End of suspension period
At the end of the suspension period HMRC will ask whether the conditions have been fully met. Officers will check records and ask for other evidence, to ensure compliance. If HMRC agree that the conditions have been met, the original penalty will be cancelled. If it is decided that they have not, the penalty must be paid in full. A business cannot appeal against such a decision; however, it may be the subject of judicial review.
Appeal
An appeal may be lodged against:
- any Penalty Notice (and/or ask for it to be suspended)
- HMRC’s refusal to suspend a penalty
- the conditions HMRC have set relating to a suspension
Special reduction
In addition to suspension, HMRC is able to reduce a penalty in “special circumstances”.
Penalty legislation provides for common circumstances and these are therefore taken into account in establishing the liability to and/or level of a penalty.
Special circumstances are either:
- uncommon or exceptional, or
- where the strict application of the penalty law produces a result that is contrary to the clear compliance intention of that penalty law
To be special circumstances, the circumstances in question must apply to the particular individual and not be general circumstances that apply to many taxpayers by virtue of the penalty legislation.

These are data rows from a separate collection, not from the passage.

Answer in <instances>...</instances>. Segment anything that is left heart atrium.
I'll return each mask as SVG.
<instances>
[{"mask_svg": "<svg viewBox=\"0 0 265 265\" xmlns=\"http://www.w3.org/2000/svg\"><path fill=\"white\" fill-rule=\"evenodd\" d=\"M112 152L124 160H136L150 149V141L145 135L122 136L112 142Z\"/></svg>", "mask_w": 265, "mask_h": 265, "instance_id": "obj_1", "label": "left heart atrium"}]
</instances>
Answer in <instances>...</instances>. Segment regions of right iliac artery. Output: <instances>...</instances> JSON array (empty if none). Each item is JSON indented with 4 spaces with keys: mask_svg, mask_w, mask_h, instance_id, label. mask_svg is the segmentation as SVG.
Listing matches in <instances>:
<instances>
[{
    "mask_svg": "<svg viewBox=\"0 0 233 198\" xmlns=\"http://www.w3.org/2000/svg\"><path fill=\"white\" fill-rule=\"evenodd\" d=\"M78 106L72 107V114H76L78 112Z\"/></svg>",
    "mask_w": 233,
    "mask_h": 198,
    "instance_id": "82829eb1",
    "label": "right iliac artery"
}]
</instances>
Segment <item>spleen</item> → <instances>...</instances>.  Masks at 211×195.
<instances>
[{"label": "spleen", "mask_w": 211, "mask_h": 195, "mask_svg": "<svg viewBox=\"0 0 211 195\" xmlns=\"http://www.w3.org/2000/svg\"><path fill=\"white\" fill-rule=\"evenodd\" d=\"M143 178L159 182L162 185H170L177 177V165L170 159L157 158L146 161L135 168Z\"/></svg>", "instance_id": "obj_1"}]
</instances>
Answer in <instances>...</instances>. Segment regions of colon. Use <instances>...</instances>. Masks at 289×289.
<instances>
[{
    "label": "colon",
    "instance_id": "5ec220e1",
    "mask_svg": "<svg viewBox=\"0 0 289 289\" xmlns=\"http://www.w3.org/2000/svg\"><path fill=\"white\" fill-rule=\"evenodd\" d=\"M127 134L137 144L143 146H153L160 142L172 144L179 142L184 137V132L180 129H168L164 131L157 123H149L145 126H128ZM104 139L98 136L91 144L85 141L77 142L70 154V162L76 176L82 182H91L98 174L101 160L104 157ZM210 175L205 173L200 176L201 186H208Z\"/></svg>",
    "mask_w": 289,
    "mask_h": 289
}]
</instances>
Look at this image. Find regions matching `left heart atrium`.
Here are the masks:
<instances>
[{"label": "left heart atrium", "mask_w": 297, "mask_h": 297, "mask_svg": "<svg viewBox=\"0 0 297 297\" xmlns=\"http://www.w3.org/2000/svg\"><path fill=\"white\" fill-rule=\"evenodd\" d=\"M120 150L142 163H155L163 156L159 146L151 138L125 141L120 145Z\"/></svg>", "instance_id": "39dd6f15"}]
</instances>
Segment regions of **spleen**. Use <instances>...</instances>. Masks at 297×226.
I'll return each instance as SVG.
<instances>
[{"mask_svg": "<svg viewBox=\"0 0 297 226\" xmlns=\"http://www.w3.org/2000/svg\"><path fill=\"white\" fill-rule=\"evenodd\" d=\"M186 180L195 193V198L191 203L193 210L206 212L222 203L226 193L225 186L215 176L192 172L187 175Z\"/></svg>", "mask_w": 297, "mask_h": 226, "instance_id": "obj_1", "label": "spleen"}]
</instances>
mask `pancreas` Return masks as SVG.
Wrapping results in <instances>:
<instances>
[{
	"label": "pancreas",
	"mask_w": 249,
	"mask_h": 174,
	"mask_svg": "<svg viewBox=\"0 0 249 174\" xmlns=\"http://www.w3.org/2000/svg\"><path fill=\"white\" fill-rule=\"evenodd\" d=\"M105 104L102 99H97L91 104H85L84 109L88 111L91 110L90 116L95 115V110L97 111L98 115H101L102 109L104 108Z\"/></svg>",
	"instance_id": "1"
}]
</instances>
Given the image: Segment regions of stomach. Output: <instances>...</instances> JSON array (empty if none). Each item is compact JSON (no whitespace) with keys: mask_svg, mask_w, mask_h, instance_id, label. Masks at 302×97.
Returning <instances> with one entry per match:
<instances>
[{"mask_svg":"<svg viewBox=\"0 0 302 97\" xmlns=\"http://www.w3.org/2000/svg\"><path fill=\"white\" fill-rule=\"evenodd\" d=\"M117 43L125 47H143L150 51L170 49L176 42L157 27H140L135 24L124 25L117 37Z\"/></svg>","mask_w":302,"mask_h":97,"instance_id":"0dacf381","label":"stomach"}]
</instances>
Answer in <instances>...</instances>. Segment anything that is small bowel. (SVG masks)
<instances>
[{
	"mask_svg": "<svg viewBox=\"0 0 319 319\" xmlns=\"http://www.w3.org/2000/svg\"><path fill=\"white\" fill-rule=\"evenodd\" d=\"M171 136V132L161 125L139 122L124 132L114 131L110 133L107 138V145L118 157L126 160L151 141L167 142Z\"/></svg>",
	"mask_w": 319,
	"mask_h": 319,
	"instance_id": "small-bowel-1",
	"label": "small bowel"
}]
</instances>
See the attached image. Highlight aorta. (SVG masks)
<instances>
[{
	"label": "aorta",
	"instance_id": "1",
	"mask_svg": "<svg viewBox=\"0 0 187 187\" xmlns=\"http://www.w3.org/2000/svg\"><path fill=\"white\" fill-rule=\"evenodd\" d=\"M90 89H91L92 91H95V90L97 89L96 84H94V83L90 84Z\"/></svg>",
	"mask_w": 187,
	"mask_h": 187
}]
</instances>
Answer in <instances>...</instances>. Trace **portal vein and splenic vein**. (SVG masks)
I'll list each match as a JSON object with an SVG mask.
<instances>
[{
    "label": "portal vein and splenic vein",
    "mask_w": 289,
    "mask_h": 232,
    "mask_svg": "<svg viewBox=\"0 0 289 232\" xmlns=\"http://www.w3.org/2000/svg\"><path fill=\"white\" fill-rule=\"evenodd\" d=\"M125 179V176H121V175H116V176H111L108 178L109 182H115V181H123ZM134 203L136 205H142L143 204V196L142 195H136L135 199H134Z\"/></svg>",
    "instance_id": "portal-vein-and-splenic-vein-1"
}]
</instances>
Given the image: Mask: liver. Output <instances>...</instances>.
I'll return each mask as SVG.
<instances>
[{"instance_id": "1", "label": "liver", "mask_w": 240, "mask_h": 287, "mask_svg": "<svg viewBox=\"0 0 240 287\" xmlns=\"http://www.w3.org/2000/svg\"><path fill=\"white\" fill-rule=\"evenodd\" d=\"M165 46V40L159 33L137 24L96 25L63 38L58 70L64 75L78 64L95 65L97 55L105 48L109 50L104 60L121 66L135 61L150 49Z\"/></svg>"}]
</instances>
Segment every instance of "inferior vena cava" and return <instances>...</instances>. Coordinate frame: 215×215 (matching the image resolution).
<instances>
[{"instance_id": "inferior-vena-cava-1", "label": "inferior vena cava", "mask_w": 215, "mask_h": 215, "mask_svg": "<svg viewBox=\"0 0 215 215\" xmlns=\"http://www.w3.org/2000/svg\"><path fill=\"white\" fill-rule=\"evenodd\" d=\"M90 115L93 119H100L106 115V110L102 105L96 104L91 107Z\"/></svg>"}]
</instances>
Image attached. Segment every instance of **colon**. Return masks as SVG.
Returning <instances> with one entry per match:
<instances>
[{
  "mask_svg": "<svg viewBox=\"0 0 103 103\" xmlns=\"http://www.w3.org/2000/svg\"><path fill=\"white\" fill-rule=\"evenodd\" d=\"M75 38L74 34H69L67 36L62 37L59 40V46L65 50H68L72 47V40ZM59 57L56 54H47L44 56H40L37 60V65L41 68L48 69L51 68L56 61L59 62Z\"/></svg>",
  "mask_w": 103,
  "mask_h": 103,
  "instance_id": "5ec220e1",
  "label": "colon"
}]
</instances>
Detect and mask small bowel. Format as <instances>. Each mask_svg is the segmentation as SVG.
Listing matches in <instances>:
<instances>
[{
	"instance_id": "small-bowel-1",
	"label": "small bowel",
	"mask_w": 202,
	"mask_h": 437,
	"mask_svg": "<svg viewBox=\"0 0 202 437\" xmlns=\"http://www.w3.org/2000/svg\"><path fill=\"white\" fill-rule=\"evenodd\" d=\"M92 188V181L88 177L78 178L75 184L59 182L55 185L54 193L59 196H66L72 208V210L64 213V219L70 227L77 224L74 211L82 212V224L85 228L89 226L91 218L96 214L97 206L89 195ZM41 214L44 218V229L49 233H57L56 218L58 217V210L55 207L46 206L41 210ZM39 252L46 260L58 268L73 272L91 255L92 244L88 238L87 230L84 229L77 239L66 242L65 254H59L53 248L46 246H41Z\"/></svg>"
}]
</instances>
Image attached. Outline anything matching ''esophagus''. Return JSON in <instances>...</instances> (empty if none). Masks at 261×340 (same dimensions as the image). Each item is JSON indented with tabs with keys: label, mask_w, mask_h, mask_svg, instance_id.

It is very common that HMRC will not offer special reduction. This does not prevent a taxpayer asking it to consider one. Inspectors are supposed to consider special reduction before deciding on the amount of a penalty, but experience insists that this is uncommon and many are unaware of this particular area of internal guidance.
Summary
If a Penalty Notice is received, we highly recommend that it is reviewed and challenged as appropriate. In a significant number of cases it is possible to mitigate or remove a penalty. If that is not possible, suspension or special reduction may be possible. Never just accept a penalty!